The WorldDAB General Assembly 2018 was a highlight due to the three automotive manufacturers who took part in the automotive panel session. All agreed that DAB is the future of broadcast radio, and outlined progress and roadmaps for further deployment of DAB in the car. However, they all noted that in order to provide the best radio user experience, manufacturers require additional information and support from broadcasters.
Claudio Nervi, Fiat’s Feature Portfolio Planning Manager for EMEA, said, “We have believed in DAB from the beginning, and were the first OEM to introduce DAB in the Fiat 500 in 2012. Nowadays DAB is available on all the FCA range. Alpha Romeo and the latest Jeep models have DAB as standard on all trims, in all countries. This is a mark of FCA’s commitment to DAB.” Mr Nervi shared figures on the increase in the number of cars sold with DAB across several European countries – tripling in Italy since 2015. Projections up to 2025 show the penetration of embedded connectivity in new car sales will continue to rise across EU, US and China.
Calls for increased collaboration with broadcasters
Although they are already working closely with broadcasters, manufacturers say they need more from broadcasters to get the user experience right. This includes service linking information, artwork and display, “now playing” information and adequate sound quality. Other key areas of focus for in-car DAB are personalisation, the multi-screen dashboard, getting DAB as standard and the hybrid radio.
Frank Nowack, Function Owner Multimedia, Ford Germany, outlined some of the existing challenges for broadcasters to provide meaningful and accurate data content. He listed some areas where the broadcasters and car manufacturers need to collaborate to bring the best possible DAB+ experience to the driver. This included providing more data to the car in formats which again benefited the driver.
The broadcasters’ perspective on collaboration and the scale of work required was addressed by Joseph D’Angelo, Senior VP, Broadcast Radio at Xperi. He gave the example of just one car company’s requirements for connected radio, which involved over 280 functions and performance requirements, coverage in 68 countries, support for all broadcast frequencies, GDPR and OEM privacy compliance, security requirements, produce development and certification support, field testing and service support.
The 21st century dashboard and intelligent car
Audi’s vision in the car is for multiple screens, and the car dashboard as an infotainment centre – of which radio is one choice.

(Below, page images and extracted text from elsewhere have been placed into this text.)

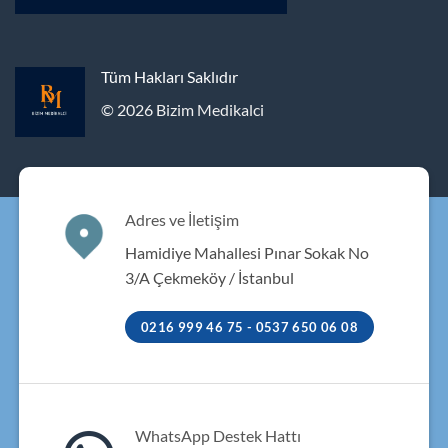
Tüm Hakları Saklıdır
© 2026 Bizim Medikalci
Adres ve İletişim
Hamidiye Mahallesi Pınar Sokak No
3/A Çekmeköy / İstanbul
0216 999 46 75 - 0537 650 06 08
WhatsApp Destek Hattı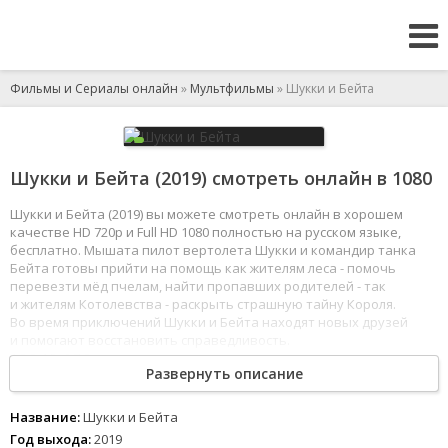
Фильмы и Сериалы онлайн
»
Мультфильмы
» Шукки и Бейта
Шукки и Бейта (2019) смотреть онлайн в 1080
Шукки и Бейта (2019) вы можете смотреть онлайн в хорошем
качестве HD 720p и Full HD 1080 полностью на русском языке,
бесплатно. Мышата пилот вертолета Шукки и командир танка
Бейта готовы прийти на помощь как жителям леса - помочь
перевезти мёд пчелам, найти пропавших родителей - так
и жителям Котолевства - раскрыть страшную тайну Короля.
Во время приключений Шукки и Бейта находят новых друзей
и помогают восстановить справедливость.
1
2
3
4
5
6
7
8
Развернуть описание
Название:
Шукки и Бейта
Год выхода:
2019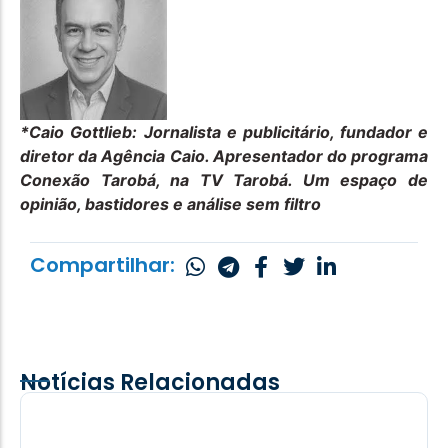
*Caio Gottlieb:
Jornalista e publicitário, fundador e
diretor da Agência Caio. Apresentador do programa
Conexão Tarobá, na TV Tarobá. Um espaço de
opinião, bastidores e análise sem filtro
Compartilhar:
Notícias Relacionadas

Martin Koch, Head of Development, MultiMedia, Audi, highlighted the need for visuals, and the important role of personalisation for broadcasters to keep DAB at the centre of the 21st century car. Artwork to support this should be available on an online database.
According to Koch, the dashboard will now be a key differentiator between manufacturers, with “the software running on beautiful hardware. Our car will have more than one screen. The screen real estate takes a lot to feed it,” said Koch.
He highlighted that it is ‘crucial’ for users to have a truly modern and updated experience of in-car radio, and praised the collaboration between Audi, Radio DNS and RadioPlayer to achieve this. He also brought up the interesting point of how this collaboration can function moving forward, and who should be the one funding it. Currently, car manufacturers are back-filling data and could therefore pick up the bill for specialist content, with Koch, however, stating that “it’s in broadcasters’ interest to provide data, in a global open standard, for free,” to bring the radio experience into the 21st century.